→ **Extracted page text data**
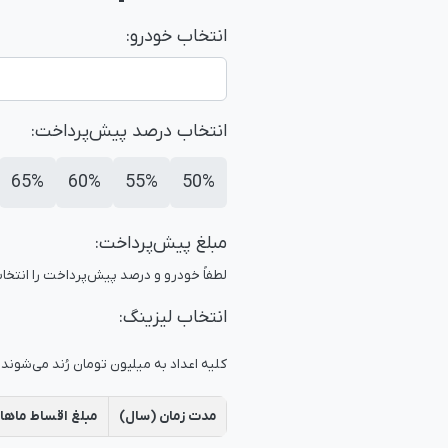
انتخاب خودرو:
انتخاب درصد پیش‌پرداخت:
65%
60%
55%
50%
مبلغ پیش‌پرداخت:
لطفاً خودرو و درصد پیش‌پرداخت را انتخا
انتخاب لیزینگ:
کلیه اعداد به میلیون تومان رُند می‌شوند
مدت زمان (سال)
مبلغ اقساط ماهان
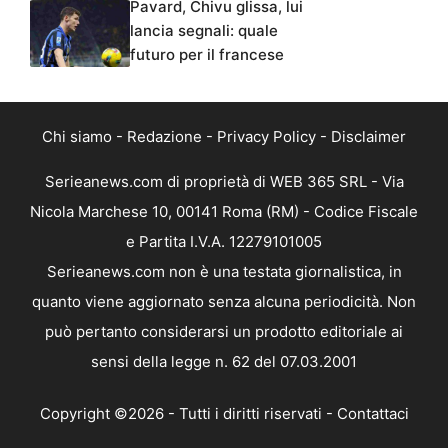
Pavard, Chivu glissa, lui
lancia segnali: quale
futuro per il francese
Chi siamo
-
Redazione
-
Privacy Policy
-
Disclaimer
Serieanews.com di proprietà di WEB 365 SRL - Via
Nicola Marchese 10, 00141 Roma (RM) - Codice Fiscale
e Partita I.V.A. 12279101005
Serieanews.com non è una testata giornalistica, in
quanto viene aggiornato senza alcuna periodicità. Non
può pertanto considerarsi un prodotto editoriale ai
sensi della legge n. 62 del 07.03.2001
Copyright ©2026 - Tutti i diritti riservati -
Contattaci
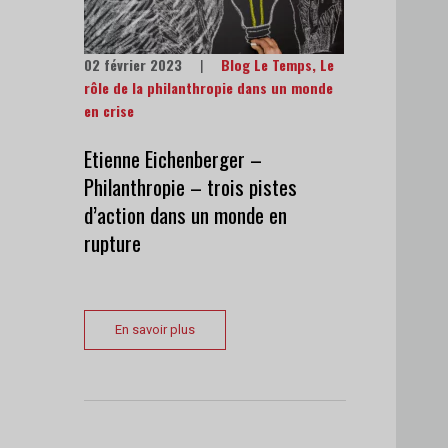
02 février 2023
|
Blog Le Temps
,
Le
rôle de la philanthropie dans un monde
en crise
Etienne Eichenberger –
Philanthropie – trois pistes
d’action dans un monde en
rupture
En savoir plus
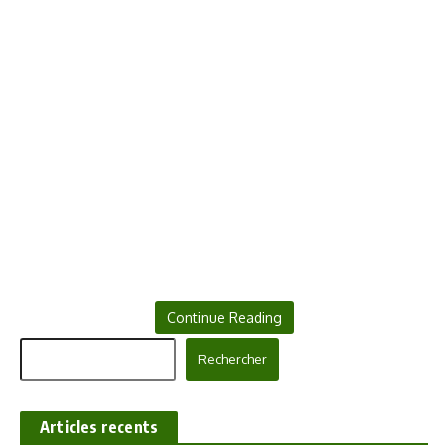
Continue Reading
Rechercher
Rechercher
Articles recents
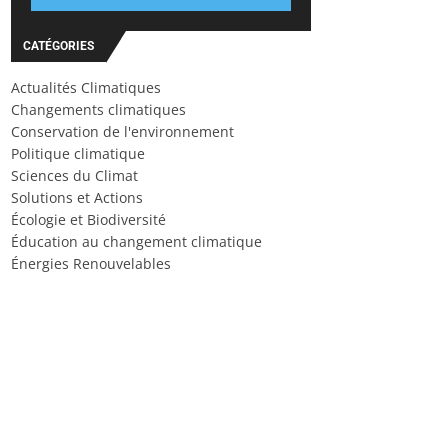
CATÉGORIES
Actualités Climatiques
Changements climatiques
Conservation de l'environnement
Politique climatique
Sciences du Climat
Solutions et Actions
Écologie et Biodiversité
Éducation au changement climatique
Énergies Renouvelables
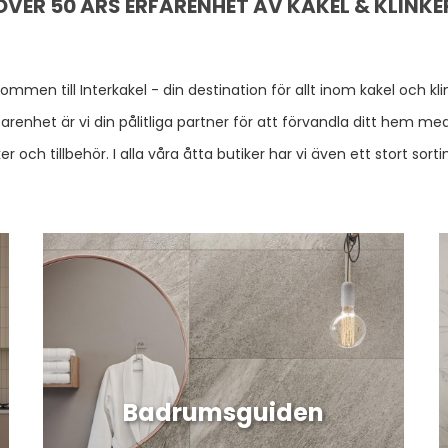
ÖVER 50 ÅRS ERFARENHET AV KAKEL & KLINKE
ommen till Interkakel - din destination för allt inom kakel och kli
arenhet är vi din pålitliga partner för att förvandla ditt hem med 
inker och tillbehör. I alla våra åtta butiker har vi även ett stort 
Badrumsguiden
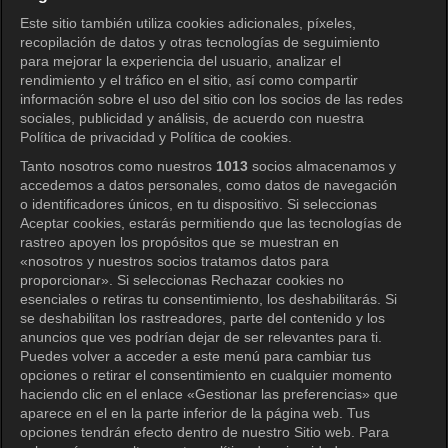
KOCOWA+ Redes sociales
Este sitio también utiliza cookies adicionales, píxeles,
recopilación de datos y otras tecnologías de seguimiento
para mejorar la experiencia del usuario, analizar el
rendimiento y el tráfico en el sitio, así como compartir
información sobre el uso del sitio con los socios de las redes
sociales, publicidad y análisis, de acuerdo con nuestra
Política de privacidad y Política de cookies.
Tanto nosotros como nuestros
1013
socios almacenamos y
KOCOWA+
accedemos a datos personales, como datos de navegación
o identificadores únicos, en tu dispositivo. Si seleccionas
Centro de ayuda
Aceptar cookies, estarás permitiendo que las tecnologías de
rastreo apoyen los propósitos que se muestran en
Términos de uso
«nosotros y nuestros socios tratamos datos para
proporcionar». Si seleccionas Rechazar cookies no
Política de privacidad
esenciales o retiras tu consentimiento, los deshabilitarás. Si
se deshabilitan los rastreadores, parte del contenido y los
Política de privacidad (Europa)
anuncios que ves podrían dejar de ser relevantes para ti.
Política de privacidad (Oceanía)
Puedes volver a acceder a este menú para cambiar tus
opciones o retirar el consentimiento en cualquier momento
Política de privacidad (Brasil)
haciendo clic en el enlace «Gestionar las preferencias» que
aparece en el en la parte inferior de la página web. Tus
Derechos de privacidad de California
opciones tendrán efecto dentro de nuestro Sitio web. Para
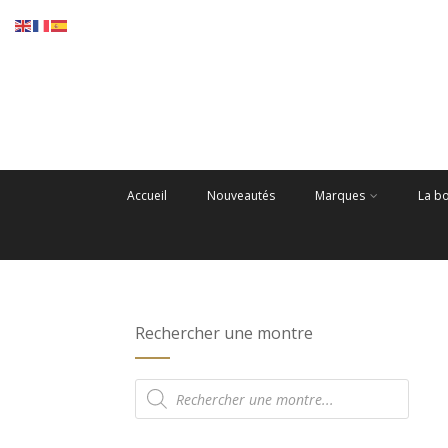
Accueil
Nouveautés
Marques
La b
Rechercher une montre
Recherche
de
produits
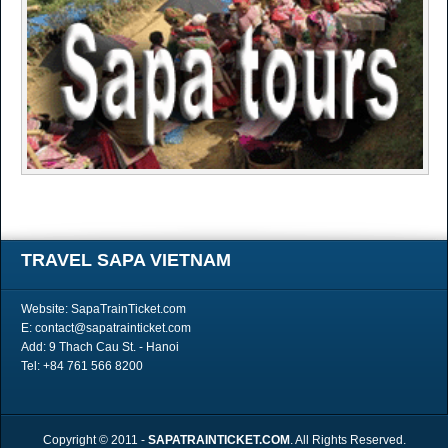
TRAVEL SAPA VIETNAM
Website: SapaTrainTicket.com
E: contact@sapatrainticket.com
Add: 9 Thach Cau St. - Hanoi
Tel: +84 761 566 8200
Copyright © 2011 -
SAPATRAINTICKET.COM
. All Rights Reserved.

→ **Problem to solve**
Set down the entries above word for word, but drop any image.

→ **Reply**
انتخاب خودرو:
انتخاب درصد پیش‌پرداخت:
65%
60%
55%
50%
مبلغ پیش‌پرداخت:
لطفاً خودرو و درصد پیش‌پرداخت را انتخا
انتخاب لیزینگ:
کلیه اعداد به میلیون تومان رُند می‌شوند
مدت زمان (سال)
مبلغ اقساط ماهان
Pavard, Chivu glissa, lui
lancia segnali: quale
futuro per il francese
Chi siamo
-
Redazione
-
Privacy Policy
-
Disclaimer
Serieanews.com di proprietà di WEB 365 SRL - Via
Nicola Marchese 10, 00141 Roma (RM) - Codice Fiscale
e Partita I.V.A. 12279101005
Serieanews.com non è una testata giornalistica, in
quanto viene aggiornato senza alcuna periodicità. Non
può pertanto considerarsi un prodotto editoriale ai
sensi della legge n. 62 del 07.03.2001
Copyright ©2026 - Tutti i diritti riservati -
Contattaci
02 février 2023
|
Blog Le Temps
,
Le
rôle de la philanthropie dans un monde
en crise
Etienne Eichenberger –
Philanthropie – trois pistes
d’action dans un monde en
rupture
En savoir plus
Continue Reading
Rechercher
Rechercher
Articles recents
CATÉGORIES
Actualités Climatiques
Changements climatiques
Conservation de l'environnement
Politique climatique
Sciences du Climat
Solutions et Actions
Écologie et Biodiversité
Éducation au changement climatique
Énergies Renouvelables
ÖVER 50 ÅRS ERFARENHET AV KAKEL & KLINKE
ommen till Interkakel - din destination för allt inom kakel och kli
arenhet är vi din pålitliga partner för att förvandla ditt hem med 
inker och tillbehör. I alla våra åtta butiker har vi även ett stort 
Badrumsguiden
KOCOWA+ Redes sociales
Este sitio también utiliza cookies adicionales, píxeles,
recopilación de datos y otras tecnologías de seguimiento
para mejorar la experiencia del usuario, analizar el
rendimiento y el tráfico en el sitio, así como compartir
información sobre el uso del sitio con los socios de las redes
sociales, publicidad y análisis, de acuerdo con nuestra
Política de privacidad y Política de cookies.
Tanto nosotros como nuestros
1013
socios almacenamos y
KOCOWA+
accedemos a datos personales, como datos de navegación
o identificadores únicos, en tu dispositivo. Si seleccionas
Centro de ayuda
Aceptar cookies, estarás permitiendo que las tecnologías de
rastreo apoyen los propósitos que se muestran en
Términos de uso
«nosotros y nuestros socios tratamos datos para
proporcionar». Si seleccionas Rechazar cookies no
Política de privacidad
esenciales o retiras tu consentimiento, los deshabilitarás. Si
se deshabilitan los rastreadores, parte del contenido y los
Política de privacidad (Europa)
anuncios que ves podrían dejar de ser relevantes para ti.
Política de privacidad (Oceanía)
Puedes volver a acceder a este menú para cambiar tus
opciones o retirar el consentimiento en cualquier momento
Política de privacidad (Brasil)
haciendo clic en el enlace «Gestionar las preferencias» que
aparece en el en la parte inferior de la página web. Tus
Derechos de privacidad de California
opciones tendrán efecto dentro de nuestro Sitio web. Para
Accueil
Nouveautés
Marques
La b
Rechercher une montre
Recherche
de
produits
TRAVEL SAPA VIETNAM
Website: SapaTrainTicket.com
E: contact@sapatrainticket.com
Add: 9 Thach Cau St. - Hanoi
Tel: +84 761 566 8200
Copyright © 2011 -
SAPATRAINTICKET.COM
. All Rights Reserved.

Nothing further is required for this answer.